17 January 2016

Muck Ficrosoft

It's clear that since the clusterf%$# that was Windows 8, Microsoft has been running scared.

Now, it appears that they will be doing their best to cripple earlier versions of their operating systems with the current hardware:
Soon, when you buy a new PC, it won't support Windows 7 or 8. Microsoft has announced a change to its support policy that lays out its plans for future updates to its older operating systems, and the new rules mean that future PC owners with next-generation Intel, AMD, and Qualcomm processors will need to use Windows 10.

It's not usual for old PCs to fall short of the minimum requirements of a brand new operating system, but in this case, the opposite is happening. Microsoft and its partners will not be putting in the significant work necessary to make new hardware work with older versions of Windows. The old operating systems, at best, will merely lack the latest updates. At worst, they might not function properly.

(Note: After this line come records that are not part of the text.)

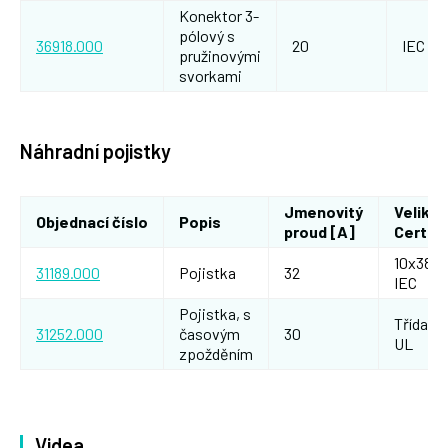
Konektor 3-
pólový s
36918.000
20
IEC / 
pružinovými
svorkami
Náhradní pojistky
Jmenovitý
Velikos
Objednací číslo
Popis
proud [A]
Certif
10x38 gG
31189.000
Pojistka
32
IEC
Pojistka, s
Třída CC
31252.000
časovým
30
UL
zpožděním
Videa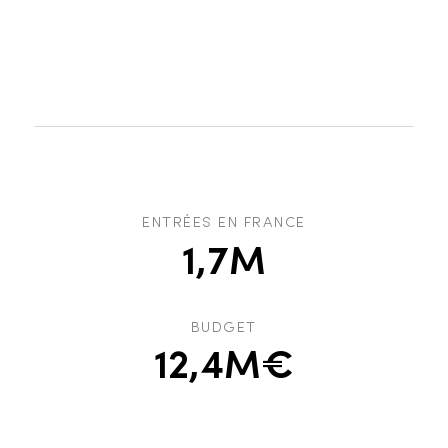
ENTRÉES EN FRANCE
1,7M
BUDGET
12,4M€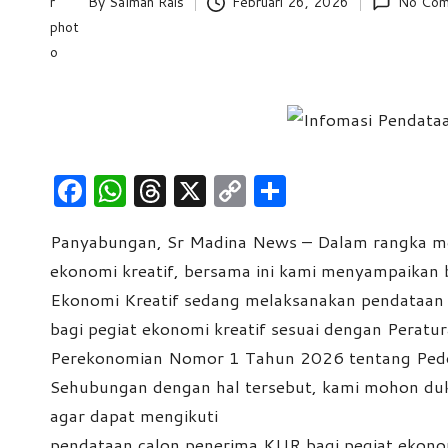
By
Salman Rais
Februari 26, 2026
No Com
Posted
e
by
w
s
F
W
T
X
C
S
a
h
hr
o
h
Panyabungan, Sr Madina News – Dalam rangka me
c
at
e
p
ar
ekonomi kreatif, bersama ini kami menyampaikan
e
s
a
y
e
Ekonomi Kreatif sedang melaksanakan pendataan 
b
A
d
Li
bagi pegiat ekonomi kreatif sesuai dengan Peratu
o
p
s
n
Perekonomian Nomor 1 Tahun 2026 tentang Ped
o
p
k
Sehubungan dengan hal tersebut, kami mohon du
k
agar dapat mengikuti
pendataan calon penerima KUR bagi pegiat ekonom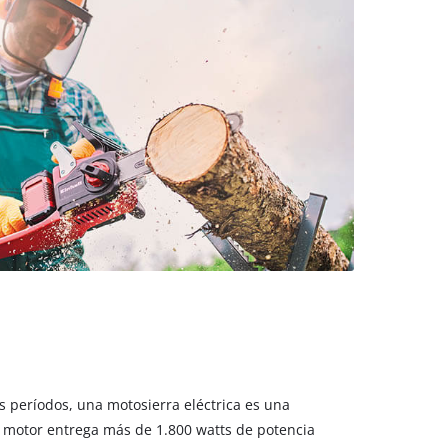
os períodos, una motosierra eléctrica es una
e motor entrega más de 1.800 watts de potencia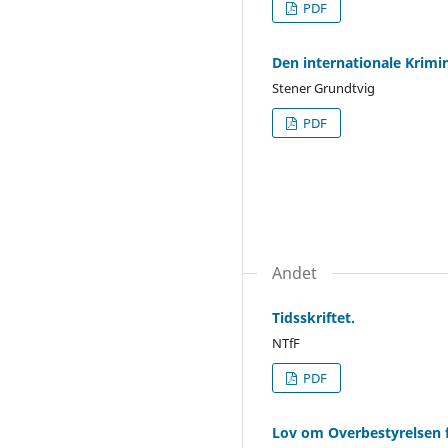
PDF
Den internationale Krimin
Stener Grundtvig
PDF
Andet
Tidsskriftet.
NTfF
PDF
Lov om Overbestyrelsen f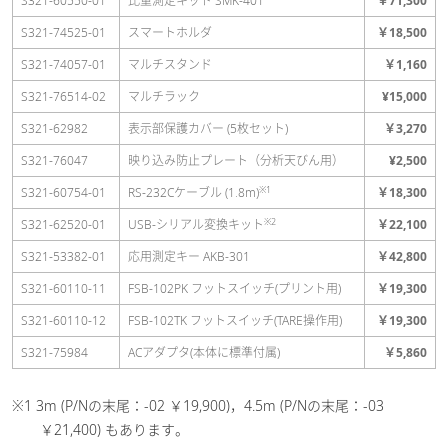
S321-60550-01
比重測定キット SMK-401
￥71,300
S321-74525-01
スマートホルダ
￥18,500
S321-74057-01
マルチスタンド
￥1,160
S321-76514-02
マルチラック
¥15,000
S321-62982
表示部保護カバー (5枚セット)
￥3,270
S321-76047
映り込み防止プレート（分析天びん用）
¥2,500
※1
S321-60754-01
RS-232Cケーブル (1.8m)
￥18,300
※2
S321-62520-01
USB-シリアル変換キット
￥22,100
S321-53382-01
応用測定キー AKB-301
￥42,800
S321-60110-11
FSB-102PK フットスイッチ(プリント用)
￥19,300
S321-60110-12
FSB-102TK フットスイッチ(TARE操作用)
￥19,300
S321-75984
ACアダプタ(本体に標準付属)
￥5,860
※1 3m (P/Nの末尾：-02 ￥19,900)，4.5m (P/Nの末尾：-03
￥21,400) もあります。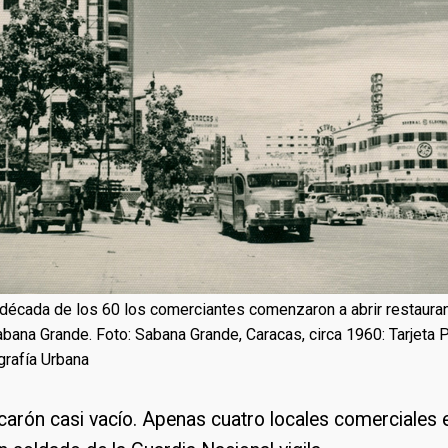
a década de los 60 los comerciantes comenzaron a abrir restaura
abana Grande. Foto: Sabana Grande, Caracas, circa 1960: Tarjeta 
grafía Urbana
arón casi vacío. Apenas cuatro locales comerciales e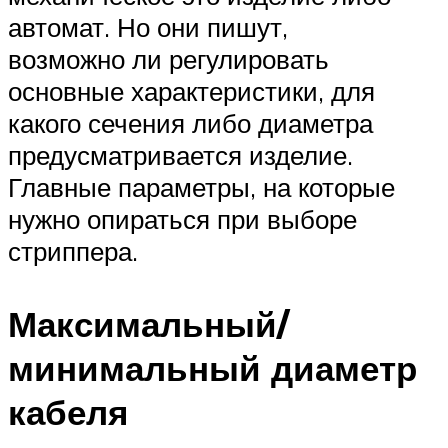
автомат. Но они пишут,
возможно ли регулировать
основные характеристики, для
какого сечения либо диаметра
предусматривается изделие.
Главные параметры, на которые
нужно опираться при выборе
стриппера.
Максимальный/
минимальный диаметр
кабеля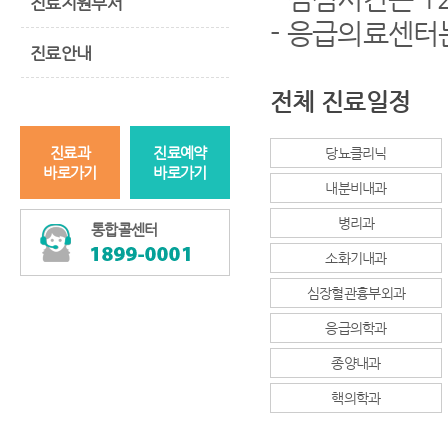
진료지원부서
- 응급의료센터
진료안내
전체 진료일정
진료과
진료예약
당뇨클리닉
바로가기
바로가기
내분비내과
병리과
통합콜센터
소화기내과
심장혈관흉부외과
응급의학과
종양내과
핵의학과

Policy starts with Intel's current processors, Skylake

"Going forward, as new silicon generations are introduced, they will require the latest Windows platform at that time for support," Microsoft notes in a blog post published on Friday. "Windows 10 will be the only supported Windows platform on Intel's upcoming 'Kaby Lake' silicon, Qualcomm's upcoming '8996' silicon, and AMD's upcoming 'Bristol Ridge' silicon."

This new policy doesn't mean that Windows 7 and 8.1 are no longer supported in general. The two operating systems will continue to get updates through January 14, 2020 and January 10, 2023, respectively. But that's only if you're using hardware that was contemporaneous with those operating systems.

For current PC owners, the detail to note is that Intel's current, sixth generation processors, known as Skylake, are the first that won't support either of the older versions of Windows. (Intel and Microsoft say that the platform and Windows 10 were designed for each other.) Microsoft is phasing in the policy now.
When juxtaposed with Microsoft's attempts to move to software as a service, it's yet another reason to move to Linux.